What do we have to be thankful for?
We should be very thankful that even a horrific terror attack on a major Western city becomes yet another reason to rally the markets. Oil prices shot up 5% yesterday but we rallied just as hard as we do when they fall - one is good for XOM, CVX and others and the other is good for consumers, whose confidence fell 10% between October and November and that was BEFORE the terrorist attacks we are not at all worried about.
Sure, what do consumers know? Their spending barely makes up 70% of our GDP so why pay attention to their mood when there are stocks to buy, right? Economic Confidence is also fading fast and confirms the poor consumer numbers but hey - we're only 50% lower than we were last December - I'm sure we'll be fine if we just ignore it...
Norway's Consumer Confidence is also fun to ignore:
Investors probably don't know anything either so we can also ignore State Street's Investor Confidence Index as it re-tests the year's lows.
See - isn't it fun to ignore things! Even Europe is ignoring things as their markets are fully recovering from yesterday's drop this morning. How silly of us to think that any market sell-off would be allowed to stand!

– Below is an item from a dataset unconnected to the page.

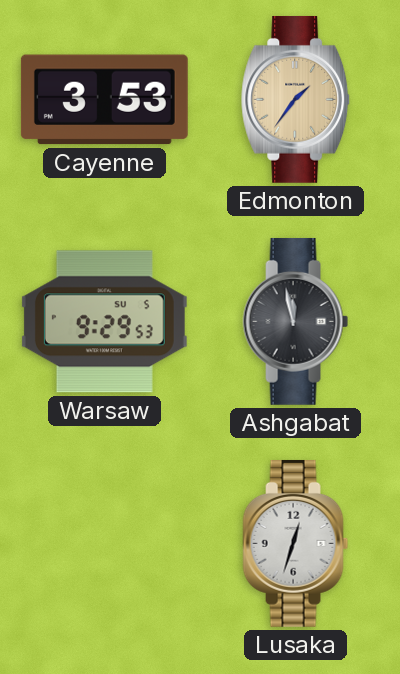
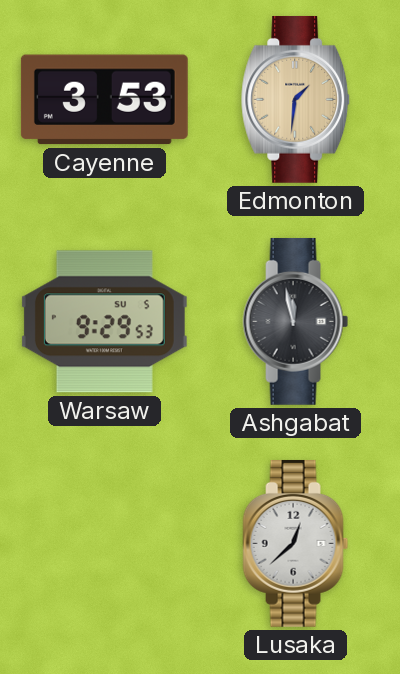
Edmonton: 1:36 -> 1:31
Lusaka: 12:33 -> 12:38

Clearly our leaders are too TERRIFIED to let the markets even have a normal correction for fear that we all melt-down like China, which has been struggling since October to get it's act together (we're short FXI at $41):
Nobel Prize-Winning Economist, Joe Stiglitz has agreed with my premise (see Friday's post) that Mario Draghi is full of crap and that his is merely "papering over the cracks that are caused by the faulty design of the currency bloc." According to Stiglitz (and myself), Draghi's assurances that he will do "whatever it takes" to boost the Euro-Zone's economy simply distracted markets from a deficient system.
The euro area’s “flawed structure that does not allow adjustment will have significant consequences, there will be another euro crisis,” Stiglitz said in Lugano, Switzerland, on Tuesday. “Europe was saved last time by Draghi’s statement he’ll do whatever it takes -- that was what I call a confidence trick.”

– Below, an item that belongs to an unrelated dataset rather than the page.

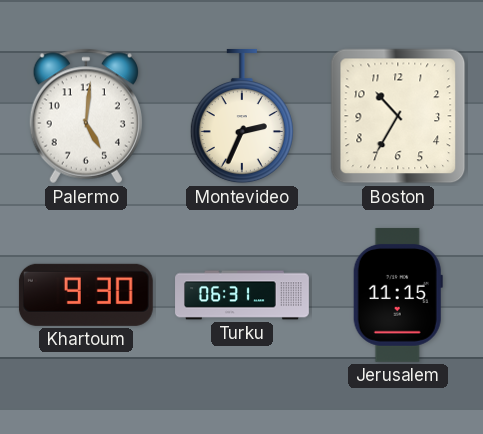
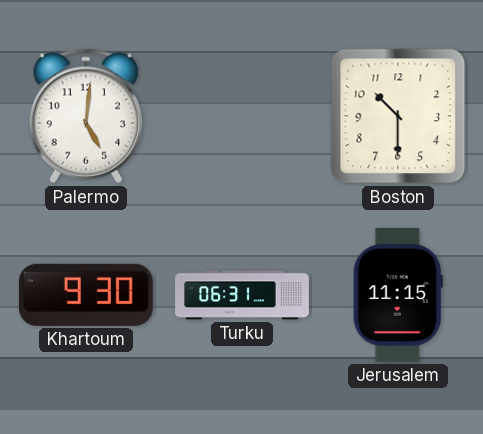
Montevideo: 2:34 -> none
Boston: 10:35 -> 10:30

“If push comes to shove there will be nothing there behind that assertion, particularly given the political economy,” he said. There’s a “real risk of the next bout of the euro crisis -- the likelihood that they muddle through is very high at enormous cost of continuing stagnation.”
Joe and I had a very nice time sitting together at the Buttonwood Conference in New York a few years back and I can tell you he is one smart cookie! His semi-socialist views make him a pariah in US economic circles but maybe that will change under President Sanders...
As you can see from the chart, the Euro is breaking down below $1.06, the lowest it's been since 2003 and the next stop is $1.00 and perhaps even 0.90 as currency traders are not as forgiving as stock market perma-bulls, perhaps because you actually have to exchange your currency for actual goods and services while a stock certificate is nothing more than a fantasy ownership of a Corporation in which you have no say and no right to any of the assets or profits - essentially you are simply paying for the right to pretend you own something - just like the fantasy sports leagues they are trying to shut down because they are a scam.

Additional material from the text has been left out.